Assistant Professor Anson Ma (Chemical & Biomolecular Engineering) has received a National Science Foundation Early Career Development (CAREER) award, which will support his research involving the use of carbon nanotubes to stabilize emulsions. The $400,000, five-year grant is the 26th CAREER Award among current UConn engineering faculty.

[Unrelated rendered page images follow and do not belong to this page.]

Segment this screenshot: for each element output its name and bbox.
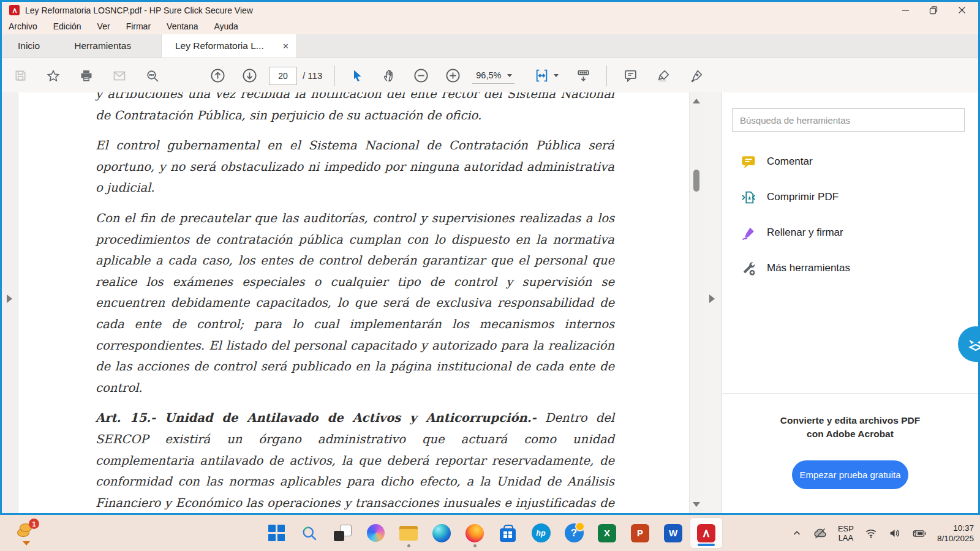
edge-icon (432, 524, 451, 542)
close-button[interactable] (948, 2, 976, 18)
tool-label: Más herramientas (767, 262, 850, 274)
word-button[interactable]: W (657, 517, 690, 549)
file-explorer-button[interactable] (392, 517, 425, 549)
fill-sign-icon (741, 225, 756, 241)
collapse-tools-pane-icon[interactable] (709, 294, 715, 303)
running-indicator (473, 544, 477, 547)
language-line2: LAA (838, 533, 854, 542)
window-controls (891, 2, 976, 18)
vertical-scrollbar[interactable] (689, 92, 703, 513)
taskbar: 1 hp (0, 515, 980, 551)
tab-bar: Inicio Herramientas Ley Reformatoria L..… (2, 34, 978, 58)
hp-button[interactable]: hp (524, 517, 557, 549)
open-left-pane-icon[interactable] (7, 294, 12, 303)
zoom-in-icon[interactable] (444, 67, 461, 84)
tab-inicio[interactable]: Inicio (14, 40, 43, 51)
menu-ayuda[interactable]: Ayuda (214, 21, 238, 31)
copilot-icon (367, 524, 385, 542)
menu-firmar[interactable]: Firmar (126, 21, 151, 31)
start-free-trial-button[interactable]: Empezar prueba gratuita (792, 460, 908, 489)
taskbar-search-button[interactable] (293, 517, 326, 549)
page-number-input[interactable] (269, 67, 297, 85)
next-page-icon[interactable] (241, 67, 258, 84)
tool-rellenar-firmar[interactable]: Rellenar y firmar (741, 220, 843, 246)
toolbar-divider (606, 66, 607, 86)
promo-text-line2: con Adobe Acrobat (722, 429, 978, 440)
copilot-button[interactable] (359, 517, 392, 549)
get-help-button[interactable]: ? (557, 517, 590, 549)
highlight-icon[interactable] (655, 67, 672, 84)
powerpoint-icon: P (631, 524, 649, 542)
pdf-text: y atribuciones una vez recibida la notif… (18, 92, 689, 513)
print-icon[interactable] (78, 67, 95, 84)
left-pane-rail (2, 92, 18, 513)
hidden-icons-chevron[interactable] (791, 528, 802, 539)
hand-tool-icon[interactable] (380, 67, 398, 84)
menu-archivo[interactable]: Archivo (9, 21, 37, 31)
active-app-indicator (698, 544, 715, 546)
onedrive-icon[interactable] (813, 526, 827, 541)
zoom-value: 96,5% (476, 70, 501, 80)
menu-ver[interactable]: Ver (97, 21, 110, 31)
select-cursor-icon[interactable] (349, 67, 366, 84)
edge-button[interactable] (425, 517, 458, 549)
volume-icon[interactable] (888, 527, 902, 540)
scroll-up-icon[interactable] (693, 99, 700, 103)
scrollbar-thumb[interactable] (693, 170, 699, 192)
tool-mas-herramientas[interactable]: Más herramientas (741, 255, 850, 281)
excel-button[interactable]: X (590, 517, 624, 549)
battery-icon[interactable] (912, 526, 927, 541)
fit-width-icon[interactable] (533, 67, 550, 84)
page-total-label: / 113 (303, 70, 322, 81)
tab-document-active[interactable]: Ley Reformatoria L... ✕ (161, 34, 297, 58)
acrobat-button-active[interactable] (690, 517, 723, 549)
comment-tool-icon (741, 154, 756, 170)
zoom-level-dropdown[interactable]: 96,5% (472, 67, 514, 84)
task-view-button[interactable] (326, 517, 359, 549)
search-icon[interactable] (144, 67, 161, 84)
tool-comentar[interactable]: Comentar (741, 149, 813, 174)
more-tools-icon (741, 261, 756, 276)
clock[interactable]: 10:37 8/10/2025 (937, 523, 974, 544)
language-indicator[interactable]: ESP LAA (838, 524, 854, 542)
tab-herramientas[interactable]: Herramientas (70, 40, 135, 51)
store-icon (500, 528, 516, 542)
email-icon[interactable] (111, 67, 128, 84)
time: 10:37 (937, 523, 974, 533)
scroll-down-icon[interactable] (693, 502, 700, 507)
get-help-icon: ? (565, 523, 584, 542)
search-icon (301, 525, 318, 542)
tab-close-icon[interactable]: ✕ (282, 42, 289, 51)
menu-edicion[interactable]: Edición (53, 21, 81, 31)
save-icon[interactable] (12, 67, 29, 84)
tool-comprimir-pdf[interactable]: Comprimir PDF (741, 184, 839, 210)
widgets-coins-icon[interactable]: 1 (16, 520, 39, 545)
previous-page-icon[interactable] (209, 67, 226, 84)
screen: { "window": { "title": "Ley Reformatoria… (0, 0, 980, 551)
taskbar-icons: hp ? X P W (260, 517, 723, 549)
wifi-icon[interactable] (864, 527, 878, 540)
window-title: Ley Reformatoria LOSNCP.pdf - HP Sure Cl… (25, 6, 253, 15)
toolbar-dropdown-icon[interactable] (575, 67, 592, 84)
start-button[interactable] (260, 517, 293, 549)
article-heading: Art. 15.- Unidad de Antilavado de Activo… (96, 411, 537, 425)
chevron-down-icon[interactable] (554, 74, 559, 77)
fill-sign-pen-icon[interactable] (688, 67, 705, 84)
pdf-page[interactable]: y atribuciones una vez recibida la notif… (18, 92, 689, 513)
notification-badge: 1 (29, 519, 39, 529)
zoom-out-icon[interactable] (412, 67, 429, 84)
powerpoint-button[interactable]: P (624, 517, 657, 549)
menu-ventana[interactable]: Ventana (167, 21, 198, 31)
tools-search-input[interactable] (732, 108, 965, 132)
acrobat-icon (697, 524, 715, 542)
tab-document-label: Ley Reformatoria L... (175, 40, 277, 51)
restore-button[interactable] (919, 2, 948, 18)
promo-text-line1: Convierte y edita archivos PDF (722, 415, 978, 426)
panel-divider (722, 393, 978, 394)
comment-icon[interactable] (622, 67, 639, 84)
file-explorer-icon (399, 526, 418, 541)
minimize-button[interactable] (891, 2, 919, 18)
star-favorite-icon[interactable] (45, 67, 62, 84)
firefox-button[interactable] (458, 517, 491, 549)
store-button[interactable] (491, 517, 524, 549)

Emulsions result when two or more immiscible liquids are agitated together. Think of oil and water, which combine only when the mixture is vigorously shaken. Normally, such emulsions are unstable and the two liquids separate into two distinct layers when left undisturbed. To enable stable dispersion, stabilizers or emulsifying agents are added. Dishwashing liquid, for example, is a commonly-used emulsifying agent in our daily lives.
Dr. Ma’s work will examine whether the shape of stabilizer particles can increase the stability of the emulsions. He hypothesizes that compared to spherical particles, rod-shaped particles will permit a greater number of particle-to-particle contacts, forming stronger protective layers around liquid droplets and thus preventing the droplets from merging together. In particular, Dr. Ma and his team are interested in exploring the use of carbon nanotubes (CNTs), which have a rod-like shape and a high aspect ratio (ratio of length to diameter). CNTs have been well researched and documented in the scientific literature. They can also be chemically modified to “program” their behavior at the interface, according to Dr. Ma.
The research will take place in several interdependent phases, with the first centering on model development. Dr. Ma will collaborate with a French research team led by Prof. Francisco Chinesta (EADS chair professor at Ecole Centrale de Nantes) in developing a model that aptly correlates the microstructure with the flow behavior of CNTs at a liquid-liquid or air-liquid interface. Meanwhile, Dr. Ma and his graduate students (Sahil Vora,Yang Guo, and Huseini Patanwala) will carry out experimental studies to reveal how the two liquids actually respond to the introduction of the CNTs. They will also explore how CNTs at the interface form orderly structures, or alter their structural alignment, when compressed. Throughout the project, the researchers will carefully examine their samples using state-of-the-art experimental techniques to characterize and understand the behavior of the liquids and the CNT stabilizers under different conditions.
The success of the research will offer a general and yet relatively simple method for improving the stability of emulsions, and for prolonging the shelf life of widely used pharmaceutical, agricultural, and other chemical products. The findings may also revolutionize the use of nanoparticles for immobilizing oil that is trapped tightly within rock formations. Dr. Ma notes that in the long-term, the research may offer important clues for the development of metamaterials that can be used in cloaking devices and in light-based circuits that may outperform electron-based computers in terms of speed, power consumption and cost.
Dr. Ma intends to integrate undergraduate and graduate students, middle and high school teachers, and visiting high school students, at all levels of the project. He also intends to use this project as an educational platform for outreach to high school students in underserved communities. In particular, he envisions a series of hands-on demonstrations, including the use of culinary foams and emulsions (e.g., cappuccino foam, ice cream mix) as food-based themes that illustrate basic scientific concepts while conveying the fun of engineering.
In 2012, the Dr. Ma and his team hosted 10 undergraduates, one high school student, and one high school teacher, who worked on various projects ranging from the rheology of nanotube-stabilized emulsions to the science of ice cream making (in collaboration with the UConn Dairy Bar). A Mentor Connection participant, DiOnte Moore, who participated in the ice cream project, recently decided to attend UConn.
Dr. Ma, who earned his Ph.D. from the University of Cambridge in the UK, joined UConn in August 2011 following a two-year appointment as the J. Evans Attwell-Welch Postdoctoral Fellow at Rice University. He has a dual appointment in the Polymer Program at the Institute of Materials Science (IMS). He recently received the Distinguished Young Rheologist Award from TA Instruments, along with an NSF Early Concept Grant for Exploration Research (EAGER) award, which focuses on investigating the use of nanoparticles in the delivery of cancer drugs.